For me, for example, It took 20 years between first considering whether I should pursue ordination, and actually doing something about it. You might say it took that long before I’d finally run out of excuses and avoidance tactics. Or perhaps a better perspective is that it took 20 years for that seed to grow, avoid the rocks and the weeds, and come to the time for harvest.

A sower went out to sow, but not just once, and this is a third twist. A farmer gets one chance a year to sow, but God is doing it continuously. God isn’t put off if the first time he sows a seed in our lives, it gets eaten by birds, or if the tenth time it gets choked by thorns.

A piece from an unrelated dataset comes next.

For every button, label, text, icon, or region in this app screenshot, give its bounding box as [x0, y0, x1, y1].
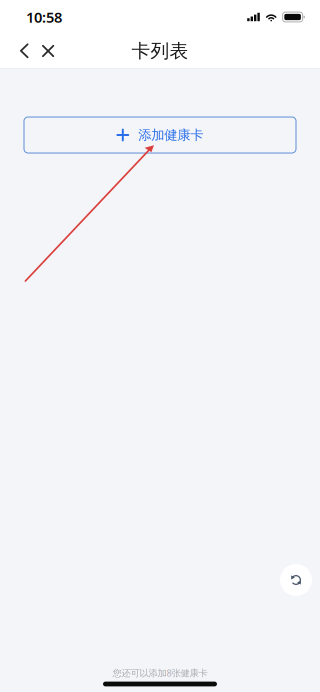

God is endlessly patient with us, always ready to give sowing a seed one more chance. God is waiting for that season when the seed will find us to be good soil when we will hear the word, hold it fast in an honest and good heart, and bear fruit with patient endurance, the fruit God wants: faith, hope, love; joy, peace, patience, generosity, forgiveness and self-control.

In the real world, in the fields round here, harvest time is over for this year, and the work is now on preparing the soil for the sower to go out to sow once more, even if nowadays it’s in a tractor rather than on foot.

But in God’s economy any day can be harvest day, and any day can be the day for sowing. What seed is God sowing in your life today?